The records that follow are to be reproduced exactly. Any pictures in them are left out.

Study material:
__________________________________________________
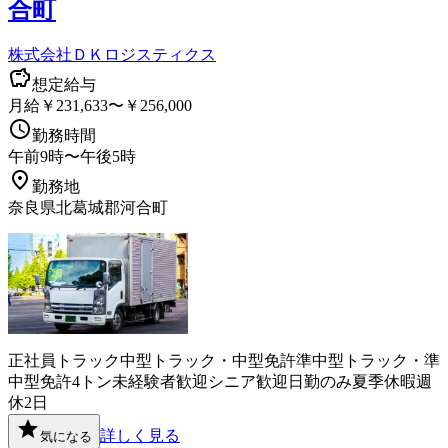
合町
株式会社ＤＫロジスティクス
想定給与
月給￥231,633〜￥256,000
勤務時間
午前9時〜午後5時
勤務地
奈良県北葛城郡河合町
正社員
トラック
中型トラック・中型免許
準中型トラック・準
中型免許
4トン
未経験者歓迎
シニア歓迎
日勤のみ
夏季休暇
週
休2日
詳しく見る
気になる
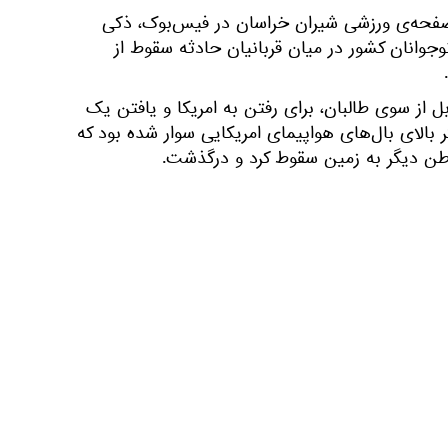
 صفحه‌ی ورزشی شیران خراسان در فیس‌بوک، ذکی
نوجوانان کشور در میان قربانیان حادثه سقوط از
ل از سوی طالبان، برای رفتن به امریکا و یافتن یک
گر بالای بال‌های هواپیمای امریکایی سوار شده بود که
وطن دیگر به زمین سقوط کرد و درگذشت.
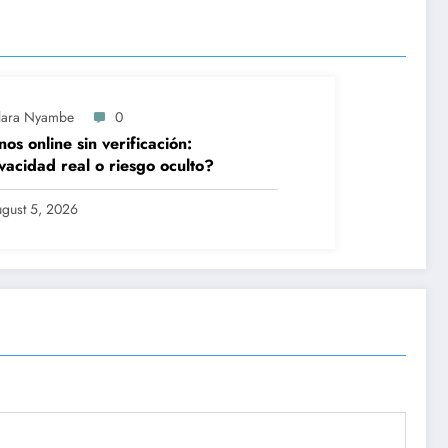
lara Nyambe
0
nos online sin verificación:
vacidad real o riesgo oculto?
gust 5, 2026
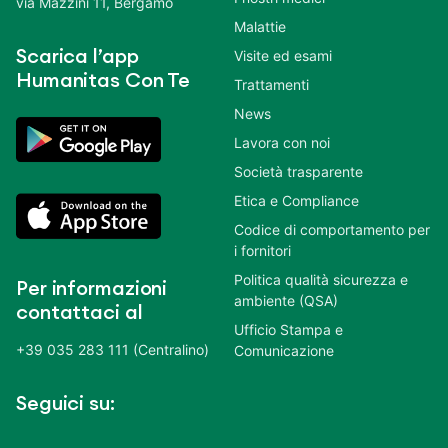
via Mazzini 11, Bergamo
Malattie
Scarica l’app
Visite ed esami
Humanitas Con Te
Trattamenti
News
Lavora con noi
Società trasparente
Etica e Compliance
Codice di comportamento per
i fornitori
Politica qualità sicurezza e
Per informazioni
ambiente (QSA)
contattaci al
Ufficio Stampa e
+39 035 283 111 (Centralino)
Comunicazione
Seguici su:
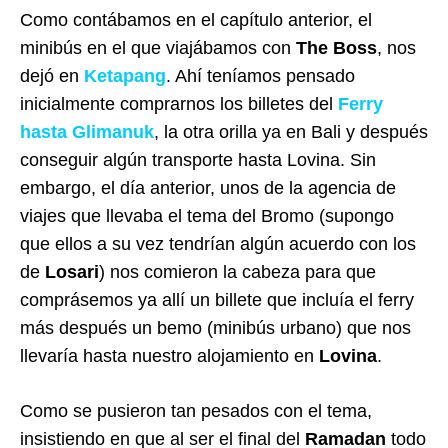
Como contábamos en el capítulo anterior, el
minibús en el que viajábamos con
The Boss
, nos
dejó en
Ketapang
. Ahí teníamos pensado
inicialmente comprarnos los billetes del
Ferry
hasta Glimanuk
, la otra orilla ya en Bali y después
conseguir algún transporte hasta Lovina. Sin
embargo, el día anterior, unos de la agencia de
viajes que llevaba el tema del Bromo (supongo
que ellos a su vez tendrían algún acuerdo con los
de
Losari
) nos comieron la cabeza para que
comprásemos ya allí un billete que incluía el ferry
más después un bemo (minibús urbano) que nos
llevaría hasta nuestro alojamiento en
Lovina
.
Como se pusieron tan pesados con el tema,
insistiendo en que al ser el final del
Ramadan
todo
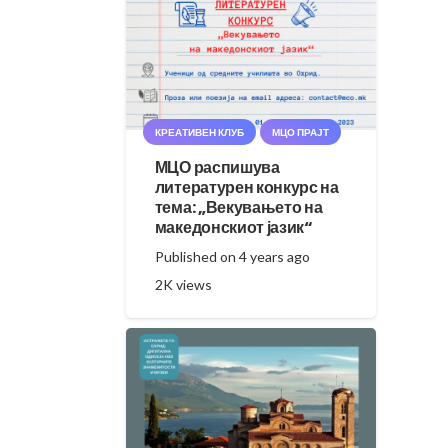
КРЕАТИВЕН КЛУБ
МЦО ПРАЈТ
МЦО распишува
литературен конкурс на
тема: „Векувањето на
македонскиот јазик“
Published on
4 years ago
2K
views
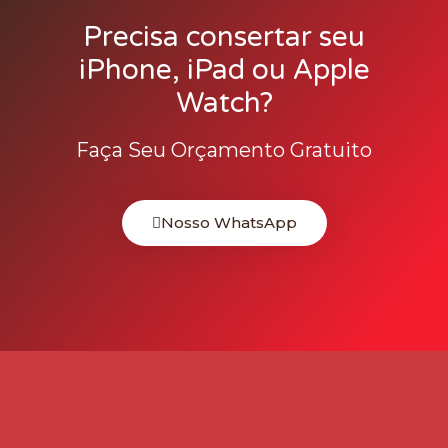
Precisa consertar seu
iPhone, iPad ou Apple
Watch?
Faça Seu Orçamento Gratuito
Nosso WhatsApp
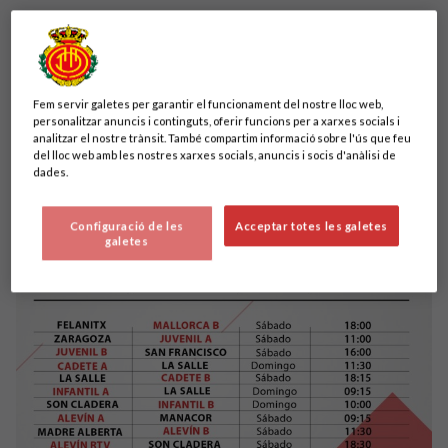
Aquests són els horaris del nostre futbol base del 13 al 15 de
desembre.
Fem servir galetes per garantir el funcionament del nostre lloc web,
personalitzar anuncis i continguts, oferir funcions per a xarxes socials i
analitzar el nostre trànsit. També compartim informació sobre l'ús que feu
del lloc web amb les nostres xarxes socials, anuncis i socis d'anàlisi de
dades.
Configuració de les
Acceptar totes les galetes
galetes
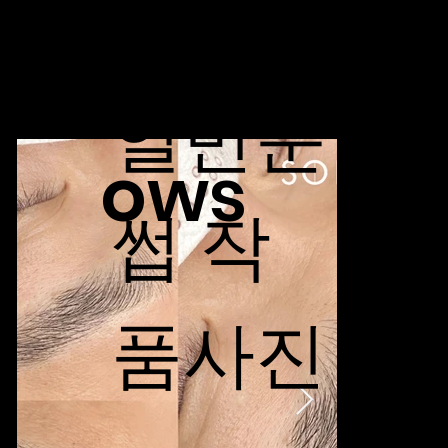
Eyebr
일반눈
ows
썹 작
품사진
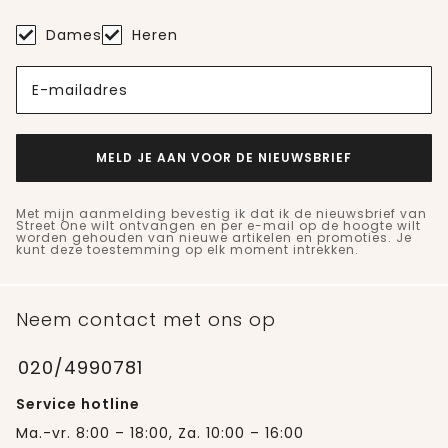
Dames
Heren
E-mailadres
MELD JE AAN VOOR DE NIEUWSBRIEF
Met mijn aanmelding bevestig ik dat ik de nieuwsbrief van
Street One wilt ontvangen en per e-mail op de hoogte wilt
worden gehouden van nieuwe artikelen en promoties. Je
kunt deze toestemming op elk moment intrekken.
Neem contact met ons op
020/4990781
Service hotline
Ma.-vr. 8:00 – 18:00, Za. 10:00 – 16:00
__________________________________________________
Completed exercise:
合町
株式会社ＤＫロジスティクス
想定給与
月給￥231,633〜￥256,000
勤務時間
午前9時〜午後5時
勤務地
奈良県北葛城郡河合町
正社員
トラック
中型トラック・中型免許
準中型トラック・準
中型免許
4トン
未経験者歓迎
シニア歓迎
日勤のみ
夏季休暇
週
休2日
詳しく見る
気になる
 صفحه‌ی ورزشی شیران خراسان در فیس‌بوک، ذکی
نوجوانان کشور در میان قربانیان حادثه سقوط از
ل از سوی طالبان، برای رفتن به امریکا و یافتن یک
گر بالای بال‌های هواپیمای امریکایی سوار شده بود که
وطن دیگر به زمین سقوط کرد و درگذشت.
lara Nyambe
0
nos online sin verificación:
vacidad real o riesgo oculto?
gust 5, 2026
via Mazzini 11, Bergamo
Malattie
Scarica l’app
Visite ed esami
Humanitas Con Te
Trattamenti
News
Lavora con noi
Società trasparente
Etica e Compliance
Codice di comportamento per
i fornitori
Politica qualità sicurezza e
Per informazioni
ambiente (QSA)
contattaci al
Ufficio Stampa e
+39 035 283 111 (Centralino)
Comunicazione
Seguici su:
Como contábamos en el capítulo anterior, el
minibús en el que viajábamos con
The Boss
, nos
dejó en
Ketapang
. Ahí teníamos pensado
inicialmente comprarnos los billetes del
Ferry
hasta Glimanuk
, la otra orilla ya en Bali y después
conseguir algún transporte hasta Lovina. Sin
embargo, el día anterior, unos de la agencia de
viajes que llevaba el tema del Bromo (supongo
que ellos a su vez tendrían algún acuerdo con los
de
Losari
) nos comieron la cabeza para que
comprásemos ya allí un billete que incluía el ferry
más después un bemo (minibús urbano) que nos
llevaría hasta nuestro alojamiento en
Lovina
.
Como se pusieron tan pesados con el tema,
insistiendo en que al ser el final del
Ramadan
todo
КРЕАТИВЕН КЛУБ
МЦО ПРАЈТ
МЦО распишува
литературен конкурс на
тема: „Векувањето на
македонскиот јазик“
Published on
4 years ago
2K
views
Precisa consertar seu
iPhone, iPad ou Apple
Watch?
Faça Seu Orçamento Gratuito
Nosso WhatsApp
Aquests són els horaris del nostre futbol base del 13 al 15 de
desembre.
Fem servir galetes per garantir el funcionament del nostre lloc web,
personalitzar anuncis i continguts, oferir funcions per a xarxes socials i
analitzar el nostre trànsit. També compartim informació sobre l'ús que feu
del lloc web amb les nostres xarxes socials, anuncis i socis d'anàlisi de
dades.
Configuració de les
Acceptar totes les galetes
galetes
Eyebr
일반눈
ows
썹 작
품사진
Dames
Heren
E-mailadres
MELD JE AAN VOOR DE NIEUWSBRIEF
Met mijn aanmelding bevestig ik dat ik de nieuwsbrief van
Street One wilt ontvangen en per e-mail op de hoogte wilt
worden gehouden van nieuwe artikelen en promoties. Je
kunt deze toestemming op elk moment intrekken.
Neem contact met ons op
020/4990781
Service hotline
Ma.-vr. 8:00 – 18:00, Za. 10:00 – 16:00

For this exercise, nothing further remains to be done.